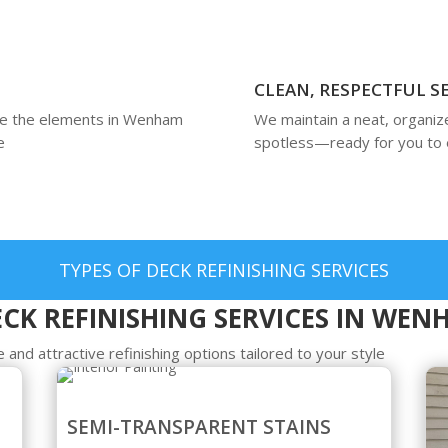
CLEAN, RESPECTFUL S
ure the elements in Wenham
We maintain a neat, organiz
e
spotless—ready for you to 
TYPES OF DECK REFINISHING SERVICES
CK REFINISHING SERVICES IN WE
 and attractive refinishing options tailored to your style
SEMI-TRANSPARENT STAINS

▸ Task description: Please return exactly the lines that run from the line with "We maintain a neat, organiz" through the end of the records above, both included, and nothing more.

▸ Result for this task:
We maintain a neat, organiz
e
spotless—ready for you to 
TYPES OF DECK REFINISHING SERVICES
CK REFINISHING SERVICES IN WE
 and attractive refinishing options tailored to your style
SEMI-TRANSPARENT STAINS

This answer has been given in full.